By Patsy R. Brumfield/NEMS Daily Journal
By Patsy R. Brumfield
NEW ALBANY – Potential jurors will return Tuesday as the court seeks 12 jurors to decide if David Neal Cox Sr. will serve life in prison or receive the death penalty in the capital murder of his estranged wife.
Jury selection in the sentencing trial began today at the Union County Courthouse where some 450 – twice as many as usual – filed in slowly soon after the building opened.
Cox, 41, of Pontotoc County pleaded guilty Aug. 15 to the May 14, 2010, shooting death of Kim Kirk Cox, 40, at her sister’s home in Sherman.
He also pleaded guilty to two counts of kidnapping, burglary, firing into a dwelling and three counts of sexual assault during a hostage situation over two minor children.

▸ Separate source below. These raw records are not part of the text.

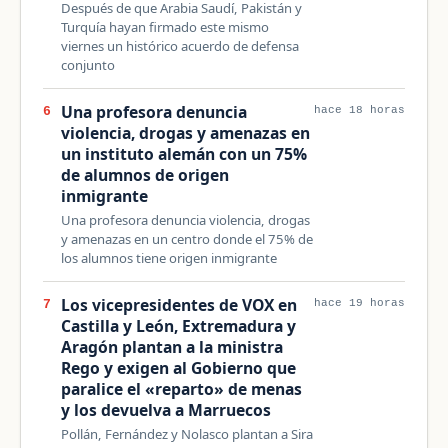
Después de que Arabia Saudí, Pakistán y
Turquía hayan firmado este mismo
viernes un histórico acuerdo de defensa
conjunto
Una profesora denuncia
6
hace 18 horas
violencia, drogas y amenazas en
un instituto alemán con un 75%
de alumnos de origen
inmigrante
Una profesora denuncia violencia, drogas
y amenazas en un centro donde el 75% de
los alumnos tiene origen inmigrante
Los vicepresidentes de VOX en
7
hace 19 horas
Castilla y León, Extremadura y
Aragón plantan a la ministra
Rego y exigen al Gobierno que
paralice el «reparto» de menas
y los devuelva a Marruecos
Pollán, Fernández y Nolasco plantan a Sira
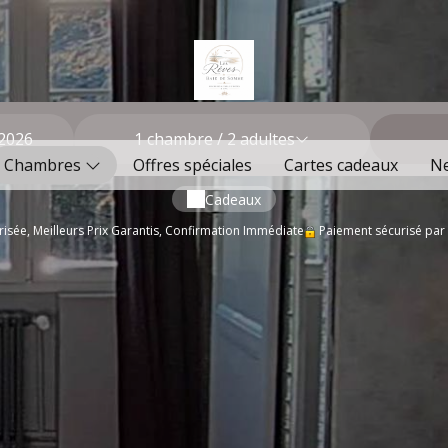
1
chambre /
2
adultes
Chambres
Offres spéciales
Cartes cadeaux
N
Cadeaux
isée, Meilleurs Prix Garantis, Confirmation Immédiate
Paiement sécurisé par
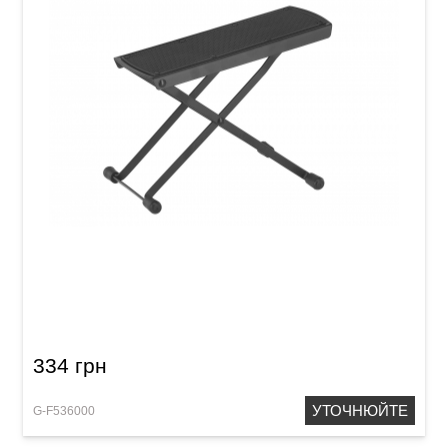
Підставка під ногу для гітариста GEWA FX
Foot Rest
334 грн
УТОЧНЮЙТЕ
G-F536000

Capital murder is charged when a death occurs during the commission of another felony crime.
His sentence was deferred until Sept. 17 while a pre-sentence report was conducted to help guide penalty decisions.
District Attorney Ben Creekmore will lead the state’s case against Cox.

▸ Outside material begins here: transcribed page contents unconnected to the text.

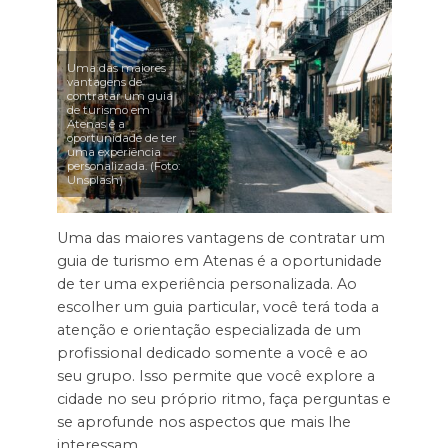
Uma das maiores
vantagens de
contratar um guia
de turismo em
Atenas é a
oportunidade de ter
uma experiência
personalizada. (Foto:
Unsplash)
Uma das maiores vantagens de contratar um
guia de turismo em Atenas é a oportunidade
de ter uma experiência personalizada. Ao
escolher um guia particular, você terá toda a
atenção e orientação especializada de um
profissional dedicado somente a você e ao
seu grupo. Isso permite que você explore a
cidade no seu próprio ritmo, faça perguntas e
se aprofunde nos aspectos que mais lhe
interessam.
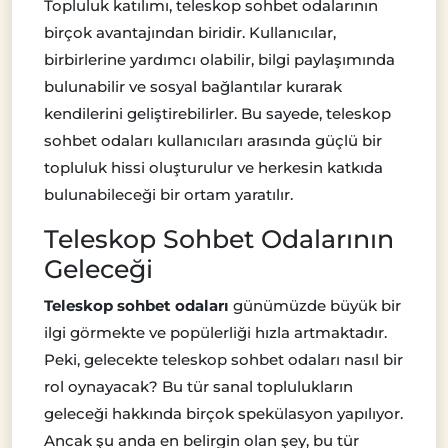
Topluluk katılımı, teleskop sohbet odalarının
birçok avantajından biridir. Kullanıcılar,
birbirlerine yardımcı olabilir, bilgi paylaşımında
bulunabilir ve sosyal bağlantılar kurarak
kendilerini geliştirebilirler. Bu sayede, teleskop
sohbet odaları kullanıcıları arasında güçlü bir
topluluk hissi oluşturulur ve herkesin katkıda
bulunabileceği bir ortam yaratılır.
Teleskop Sohbet Odalarının
Geleceği
Teleskop sohbet odaları
günümüzde büyük bir
ilgi görmekte ve popülerliği hızla artmaktadır.
Peki, gelecekte teleskop sohbet odaları nasıl bir
rol oynayacak? Bu tür sanal toplulukların
geleceği hakkında birçok spekülasyon yapılıyor.
Ancak şu anda en belirgin olan şey, bu tür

Although the shooting occurred on the Union County side of Sherman, the Coxes reportedly lived apart in Pontotoc County.
In October 2010, Cox was indicted on eight counts – capital murder, two kidnapping, burglary, firing into a dwelling and three of sexual battery.
Other charges Cox pleaded guilty to Aug. 15 – listed and explained within a three -count information – were jail escape, burglary and burglary of a dwelling.
An information is a legal charge that doesn’t come from a grand jury as an indictment does.
More than two years ago, the fatal standoff lasted across a Friday night and early into Saturday morning, when law enforcement officers entered the home and arrested David Cox without incident.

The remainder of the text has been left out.